En este sentido, ayer también se homenajeó “a quienes durante cincuenta años sostuvieron la bandera de la memoria". “A quienes hicieron de la búsqueda de justicia una forma de amor”.
Estudiantes secundarios aportaron sus voces al acto Maira López
Quizás el legado más profundo de Palomitas es la certeza de que "ninguna democracia puede darse por concluida. La democracia se fortalece todos los días, con instituciones transparentes, con una Justicia independiente, con una ciudadanía comprometida y con un Estado que asuma plenamente su responsabilidad en la protección de los derechos humanos".
Por eso, conmemorar los cincuenta años de la Masacre de Palomitas “significa que la memoria tiene sentido cuando ilumina el presente y nos ayuda a construir un futuro en el que la dignidad humana sea un principio irrenunciable".
Los organismos de DDHH destacaron en este sentido que el país ha construido “un amplio consenso en torno a la defensa de los derechos humanos. Comprendimos que la democracia no se sostiene únicamente mediante elecciones libres, sino también mediante instituciones que respeten la Constitución, la ley y la dignidad de las personas. Sin embargo, la democracia nunca está definitivamente conquistada".

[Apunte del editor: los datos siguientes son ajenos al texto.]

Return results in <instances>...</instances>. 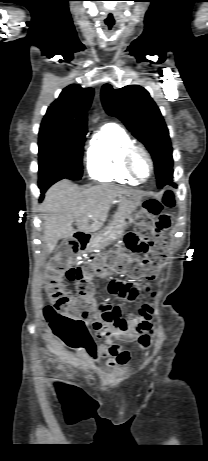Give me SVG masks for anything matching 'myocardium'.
Listing matches in <instances>:
<instances>
[{"mask_svg":"<svg viewBox=\"0 0 208 461\" xmlns=\"http://www.w3.org/2000/svg\"><path fill=\"white\" fill-rule=\"evenodd\" d=\"M139 154L143 155L147 159L149 165V172L146 177H142L134 166V160ZM124 164L128 173L140 182L147 181L154 172V161L152 156L149 151L142 145L132 144L130 147H128L124 155Z\"/></svg>","mask_w":208,"mask_h":461,"instance_id":"f54148a6","label":"myocardium"}]
</instances>
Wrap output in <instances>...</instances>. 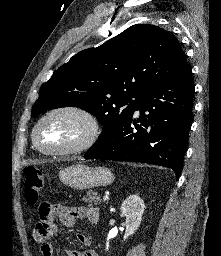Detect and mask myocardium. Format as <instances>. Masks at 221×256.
<instances>
[{"label":"myocardium","instance_id":"f54148a6","mask_svg":"<svg viewBox=\"0 0 221 256\" xmlns=\"http://www.w3.org/2000/svg\"><path fill=\"white\" fill-rule=\"evenodd\" d=\"M59 113H73L83 118L87 124L88 130L85 137L69 147L59 149H49L43 147L38 141V131L41 125L50 117ZM102 134V125L98 117L89 109L79 105H62L55 107L45 113L36 123L32 131V141L34 146L44 154L48 155H70L80 153L91 148L100 138Z\"/></svg>","mask_w":221,"mask_h":256}]
</instances>
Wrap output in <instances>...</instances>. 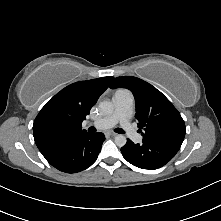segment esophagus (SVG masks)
I'll list each match as a JSON object with an SVG mask.
<instances>
[{
    "instance_id": "obj_1",
    "label": "esophagus",
    "mask_w": 221,
    "mask_h": 221,
    "mask_svg": "<svg viewBox=\"0 0 221 221\" xmlns=\"http://www.w3.org/2000/svg\"><path fill=\"white\" fill-rule=\"evenodd\" d=\"M107 134L110 135V136H116V135H117V134L114 133V132H107Z\"/></svg>"
}]
</instances>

Criminalización de la protesta y ajuste
Bajo un cielo nublado, frente a la cruz que recuerda a las 11 personas asesinados ahí la noche del 6 de julio de 1976, los organismos de DDHH recordaron que organismos nacionales e internacionales manifestaron su preocupación por el impacto que “determinadas políticas públicas (de control de la protesta social y las políticas de ajuste económico) pueden tener sobre el ejercicio de derechos fundamentales”.
En este sentido denunciaron el uso de la fuerza en manifestaciones públicas, detenciones arbitrarias, expresiones discriminatorias dirigidas hacia colectivos históricamente vulnerados y decisiones que afectaron políticas públicas vinculadas con la memoria, la igualdad y la protección social.
En el noroeste argentino, reseñaron los "conflictos vinculados al acceso a la tierra, los desalojos y atropello a los derechos de las comunidades indígenas y campesinas, como a la comunidad Diaguita-Calchaqui Las Pailas y la Comunidad Lules; la criminalización de referentes sociales“, como la detención arbitraria de Franco Oscari.
En este aspecto subrayaron que los "derechos humanos son el fundamento ético sobre el cual se organiza la convivencia democrática" y cada vez que un derecho se vulnera, “toda la sociedad resulta herida”. “Frente a ese escenario, la respuesta no puede ser la resignación. La respuesta debe ser más democracia”, afirmaron.
En la misma línea, alertaron que "el autoritarismo nunca comienza con los hechos más extremos". Empieza cuando se naturaliza la indiferencia frente al sufrimiento ajeno.
“A cincuenta años de la Masacre de Palomitas, esa sigue siendo una de las enseñanzas más profundas que nos dejaron quienes fueron asesinados aquella noche: la dignidad humana nunca puede quedar subordinada a la lógica del miedo, de la persecución o de la intolerancia”, ratificaron.
El documento concluye reclamando libertad para Milagro Sala, para Cristina Fernández de Kirchner y para “todes los presos políticos“.